# God Bless His Soul---Robert Cole



## tobacmon (May 17, 2007)

Lost a brother in law yesterday by heart attack. Prayers said and requested for him.

*Robert "Bobby" Cole will be missed.*


----------



## guitar7272 (Sep 24, 2008)

So sorry for your loss, Paul. At times like these, I've always found comfort in the following passage; may the words do the same for you and yours...

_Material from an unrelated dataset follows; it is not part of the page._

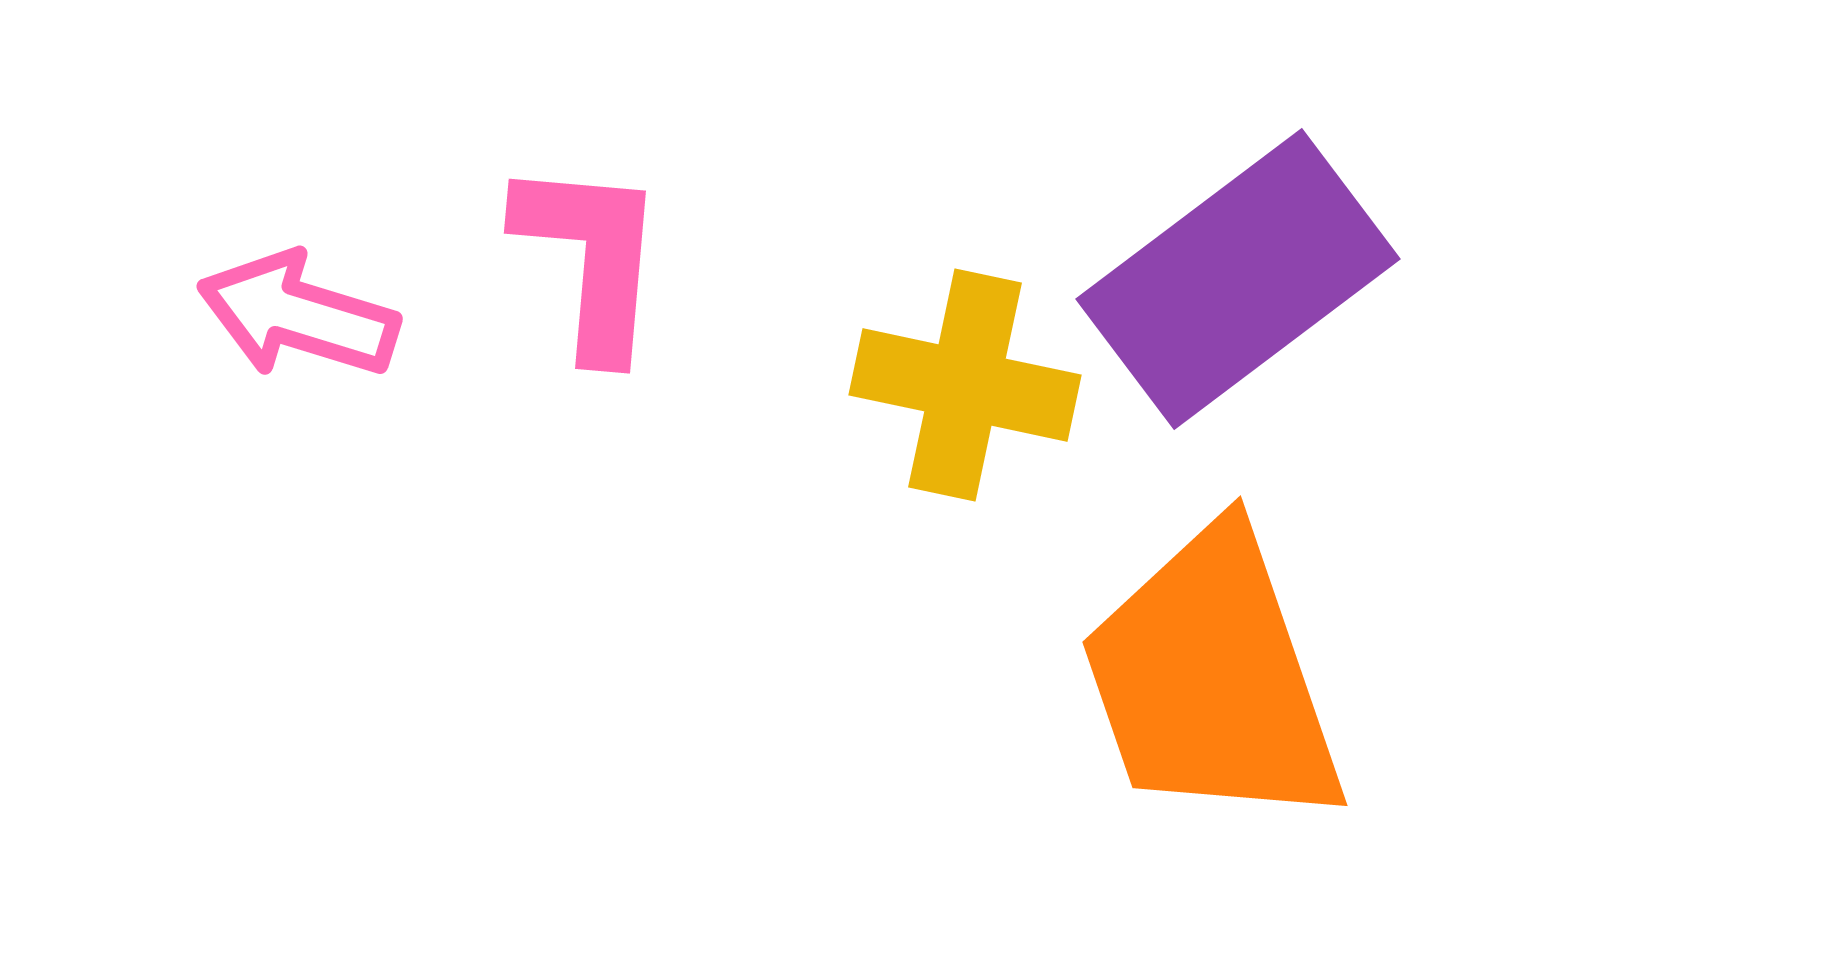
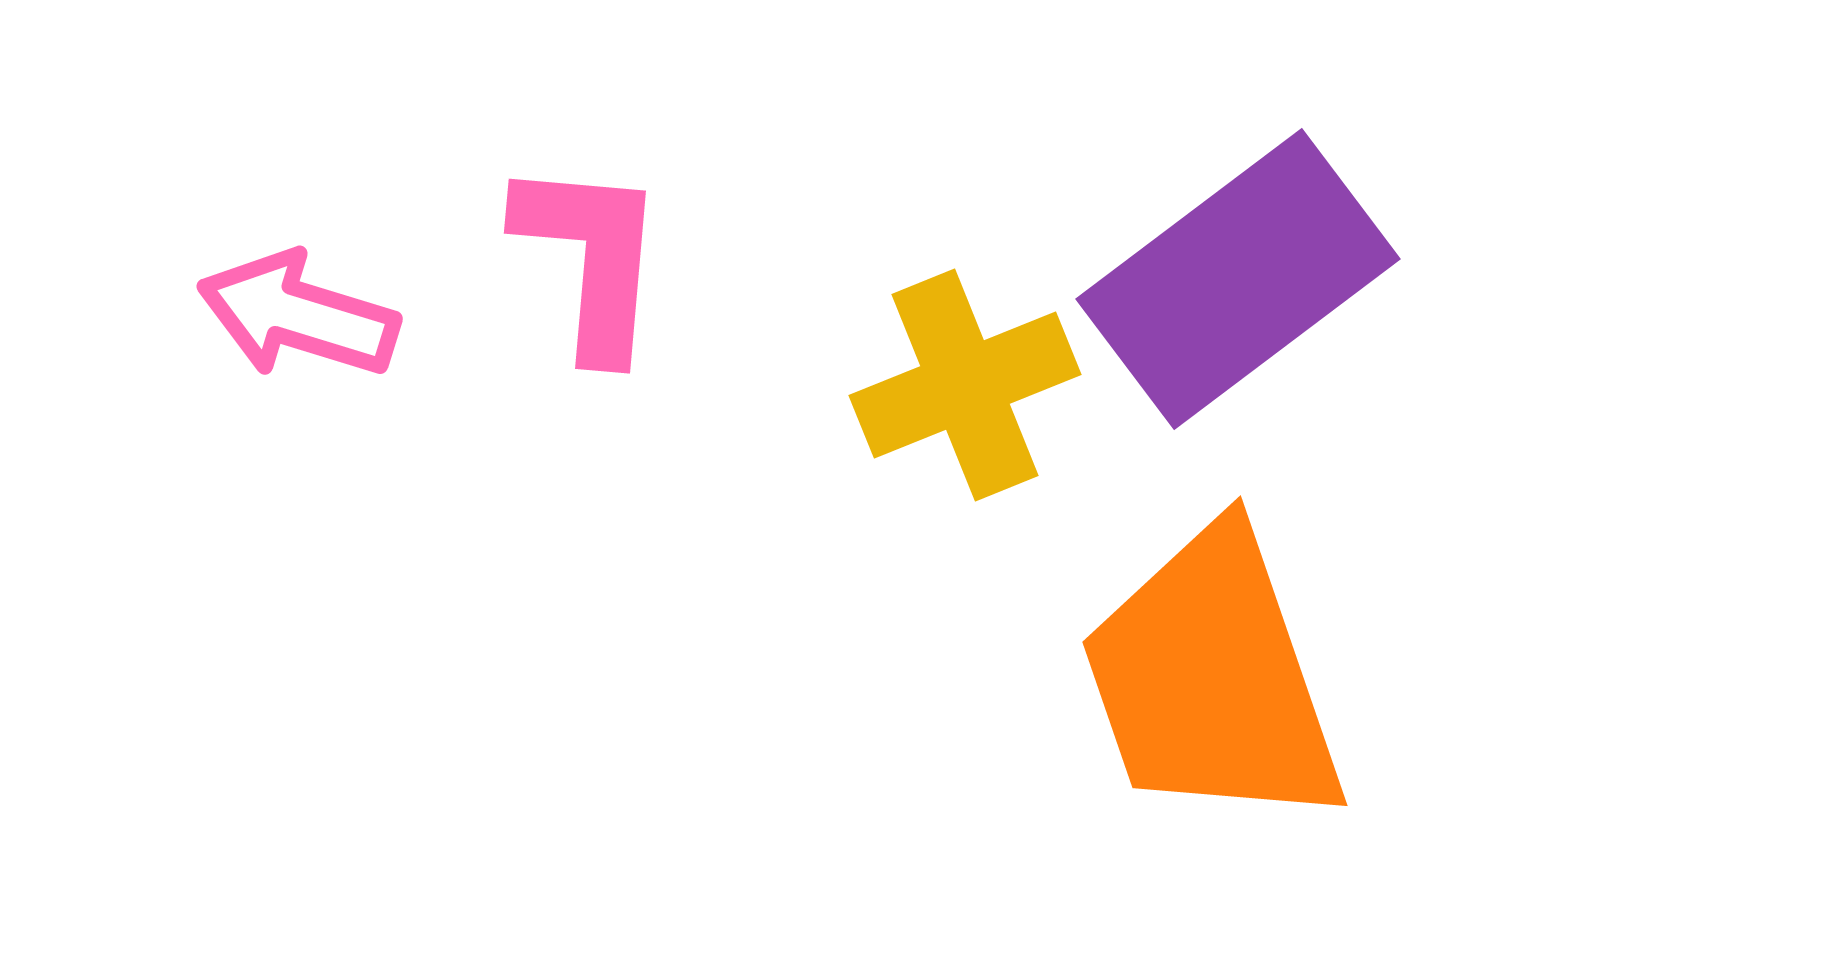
yellow cross: rotated 34 degrees counterclockwise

> Thou, O God! knowest our down-sitting and our uprising, and understandest our thoughts afar off. Shield and defend us from the evil intentions of our enemies, and support us under the trials and afflictions we are destined to endure, while travelling through this vale of tears. Man that is born of a woman is of few days and full of trouble. He cometh forth as a flower, and is cut down: he fleeth also as a shadow, and continueth not. Seeing his days are determined, the number of his months are with thee; thou hast appointed his bounds that he cannot pass; turn from him that he may rest, till he shall accomplish his day. For there is hope of a tree, if it be cut down, that it will sprout again, and that the tender branch thereof will not cease. But man dieth and wasteth away; yea, man giveth up the ghost, and where is he? As the waters fail from the sea, and the flood decayeth and drieth up, so man lieth down, and riseth not up till the heavens shall be no more. Yet, O Lord! have compassion on the children of thy creation, administer them comfort in time of trouble, and save them with an everlasting salvation.


----------



## Stench (Aug 17, 2009)

Prayers for you and your family!


----------



## BigKev77 (Feb 16, 2008)

Paul I am really sorry to hear that.

God we ask for peace and comfort for the family of Bobby Cole. Be with them through these hard times and fill their hearts with joy and praise for we are here but a short time and with you for eternity. We give you PRAISE and GLORY for all things, amen.


----------



## cigar loco (Jan 21, 2010)

My condolences Paul, may you and your family find peace during this time of sadness.


----------



## Scott W. (Jul 10, 2008)

Sorry to hear Paul, prayers sent to you and yours.


----------



## tobacmon (May 17, 2007)

I appreciate all the well wishes and prayers sent---thank you very much!


----------



## tobacmon (May 17, 2007)

Thanks again for your thoughts and prayers---*Mods please lock this up......*


----------